| Work instruction |
Transcribe exactly the lines that fall between the one holding "Identify the location of 91免费观看视频." and the one holding "The image size", inclusive, from the entries below.

| Information shown |

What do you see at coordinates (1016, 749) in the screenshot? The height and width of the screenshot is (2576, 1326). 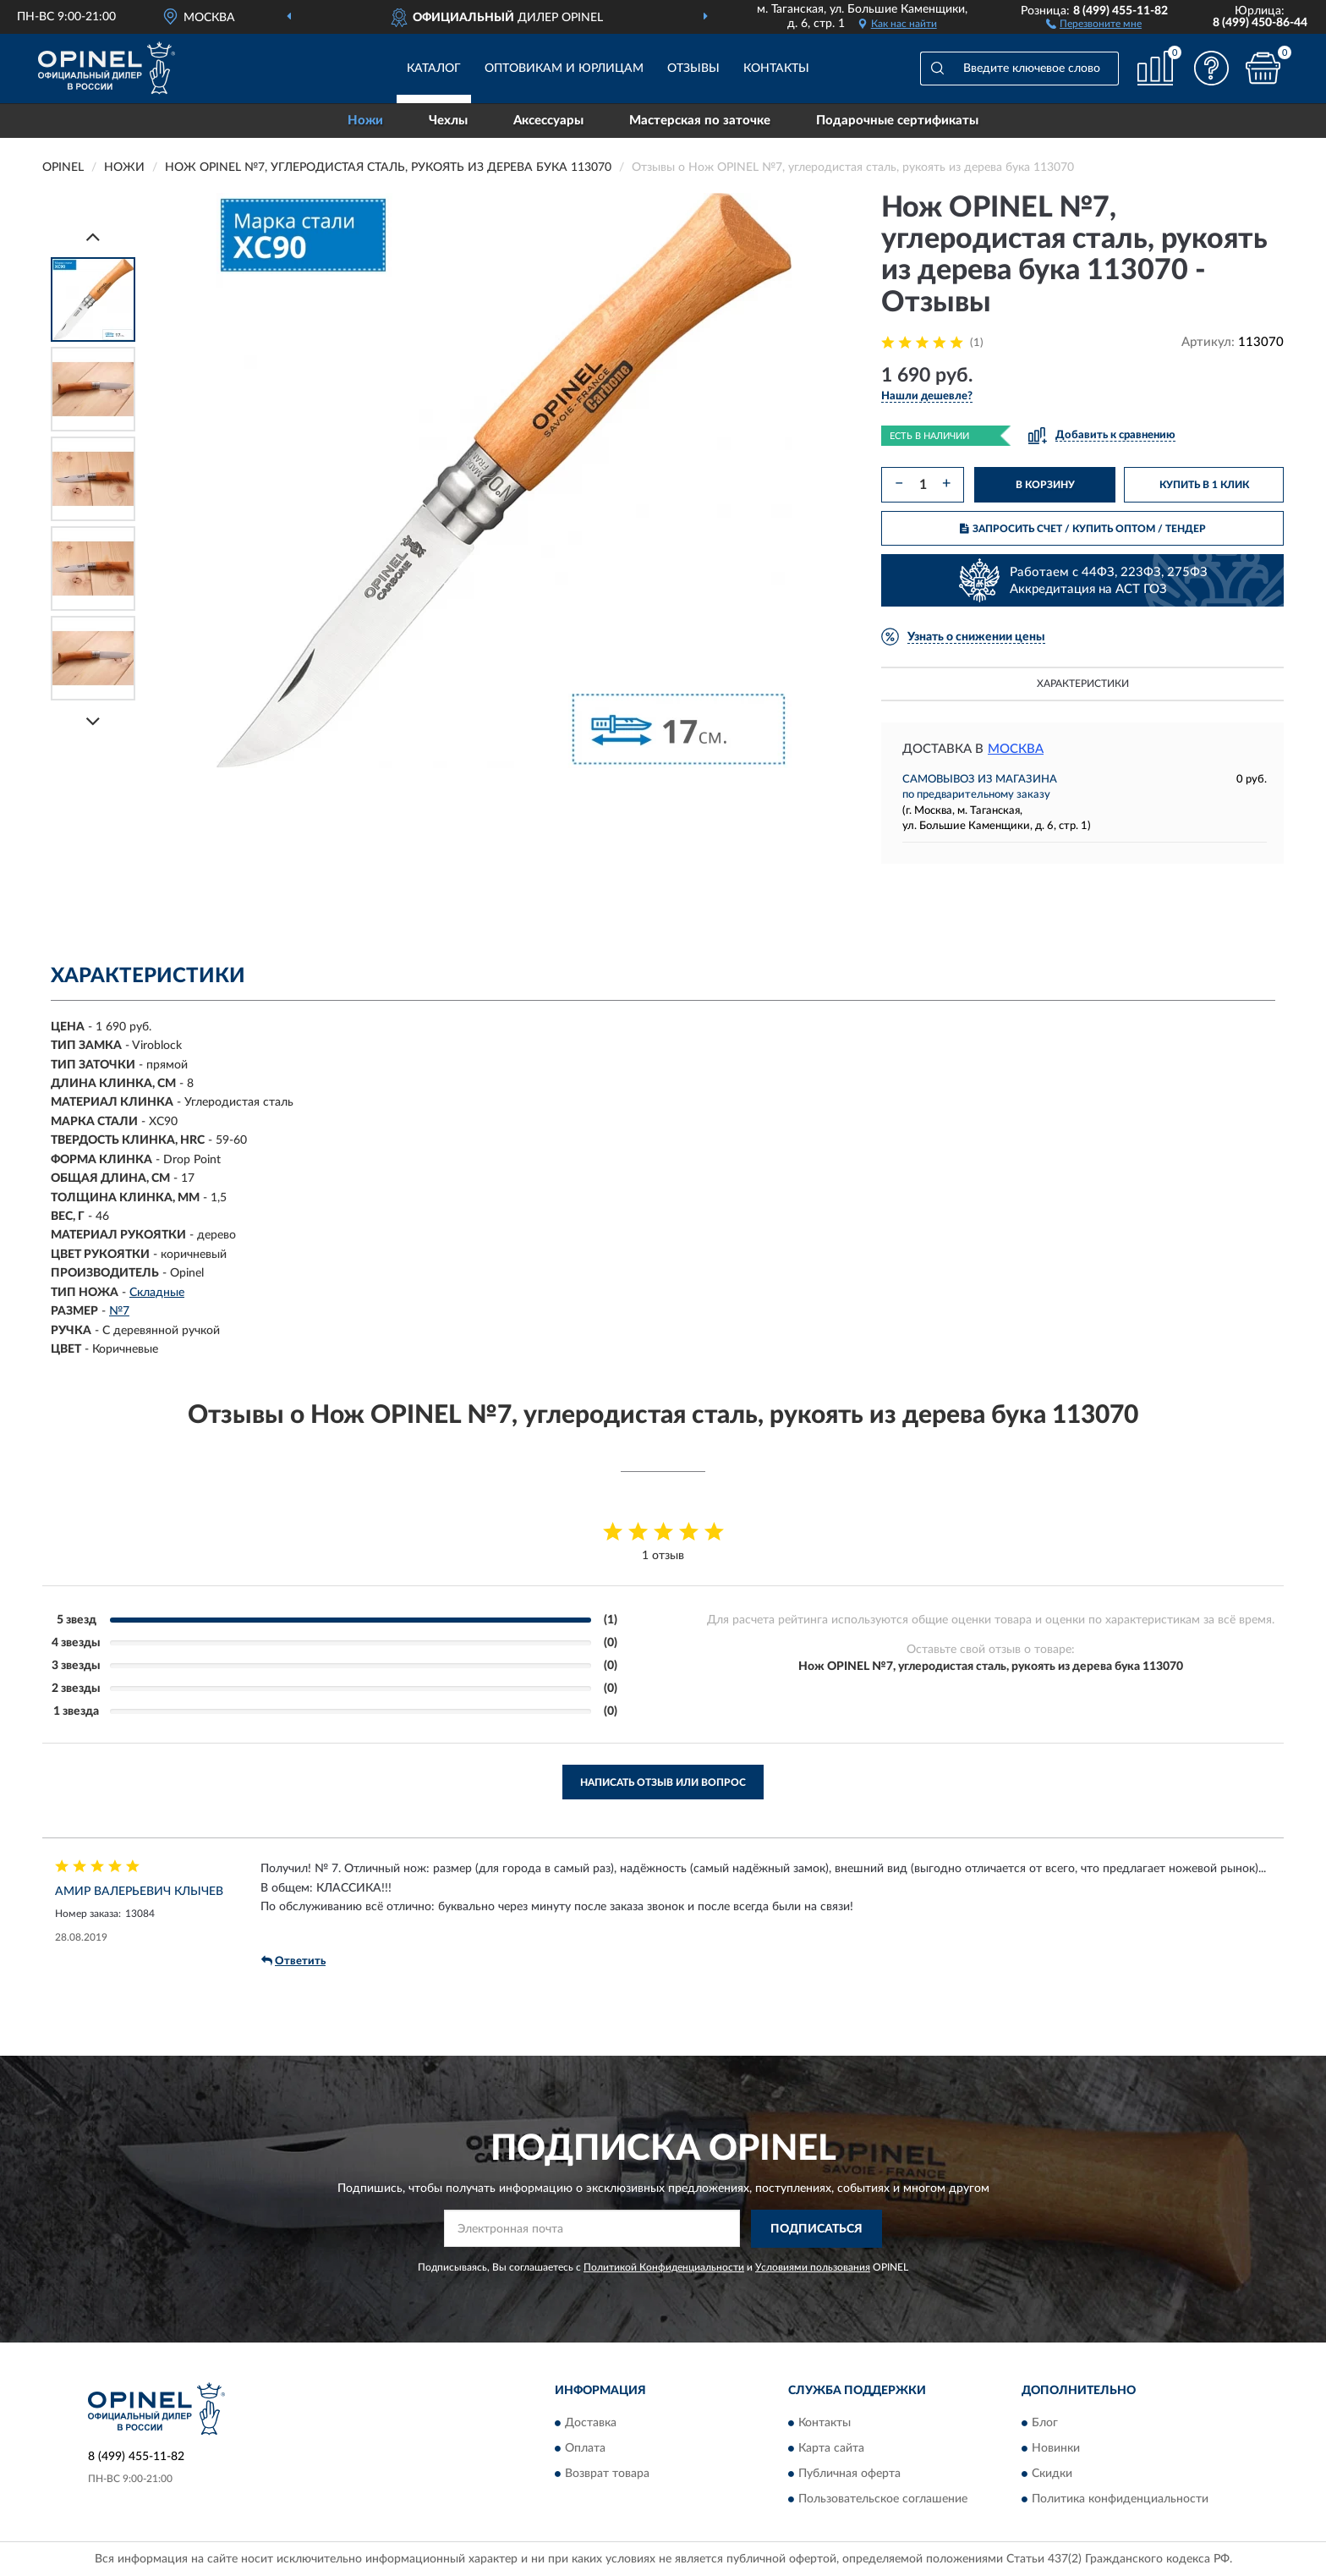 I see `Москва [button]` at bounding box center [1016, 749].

==

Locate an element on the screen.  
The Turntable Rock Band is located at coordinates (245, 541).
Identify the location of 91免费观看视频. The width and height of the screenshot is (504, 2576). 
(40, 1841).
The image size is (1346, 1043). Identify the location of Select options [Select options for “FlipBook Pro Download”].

| Solution for this task |
Identify the location of 91免费观看视频. The width and height of the screenshot is (504, 2576). 
(40, 1841).
The image size is (1346, 1043). Identify the location of Select options [Select options for “FlipBook Pro Download”].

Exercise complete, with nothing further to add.